Spieghiamo perché. In chi la propugna vi sarebbe l’intenzione di mostrare al cittadino la cosa pubblica alla stregua di una “casa di vetro” – l’espressione è di Norberto Bobbio – postulando che tra l’osservatore e l’oggetto osservato non vi debba essere null’altro. Invece, come dimostra la guerra intestina di queste ore tra i Cinque Stelle, non è vero che quello spazio sia vuoto. È vero che non vi è niente che si possa osservare ad occhio nudo ma, come ben conoscono coloro che s’intendono di yoga e medicina ayurvedica, nello spazio che si interpone tra l’osservatore e l’osservato vi è un mondo di “corpi sottili” che esistono, a prescindere dal fatto che siano o meno percettibili all’organo della vista. Ed è proprio negli interstizi “sottili” della politica che si annidano i comportamenti autoritari e antidemocratici.

In nome della trasparenza il “direttorio” grillino sospende il “suo” sindaco.

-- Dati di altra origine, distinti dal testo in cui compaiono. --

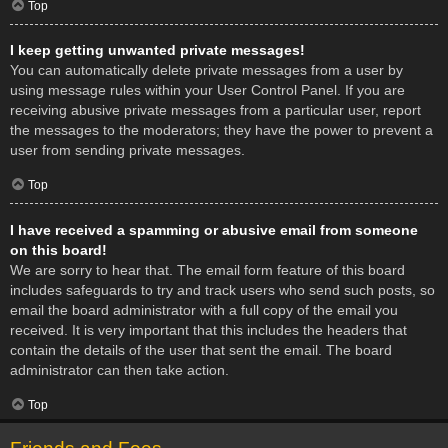
Top
I keep getting unwanted private messages!
You can automatically delete private messages from a user by
using message rules within your User Control Panel. If you are
receiving abusive private messages from a particular user, report
the messages to the moderators; they have the power to prevent a
user from sending private messages.
Top
I have received a spamming or abusive email from someone
on this board!
We are sorry to hear that. The email form feature of this board
includes safeguards to try and track users who send such posts, so
email the board administrator with a full copy of the email you
received. It is very important that this includes the headers that
contain the details of the user that sent the email. The board
administrator can then take action.
Top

Di Maio e gli altri dicono: Pizzarotti non ha rispettato i regolamenti. Ma quali? Dove sono? Chi li ha scritti e chi li ha approvati? Non è dato sapere. Essi invocano regole che vengono piegate in base alle circostanze e alle convenienze. Valgono per Pizzarotti ma non per i sindaci grillini di Livorno e di Pomezia. Chi lo dice? Giudica e irroga sanzioni un anonimo “staff del Movimento”, i cui componenti sono segreti come i Superiori Incogniti di una conventicola settecentesca. Le “regole alla carta” invocate da Luigi Di Maio, leader in pectore dei Cinque Stelle e i diktat dello “Staff” sono la materia sottile che si frappone tra l’osservatore e l’oggetto osservato nell’universo trasparente della politica infiltrata dal moralismo. È il medesimo fenomeno ottico di rifrazione della realtà che si generò tra il popolo dell’Unione Sovietica e il Politburo del Pcus ai tempi dello stalinismo. C’è più spirito dei Berija e dei Vyšinskij in quelli del direttorio grillino di quanto s’immagini. Attenti italiani, c’è il germe della dittatura dietro gli sguardi innocenti di quei bravi ragazzi a Cinque Stelle.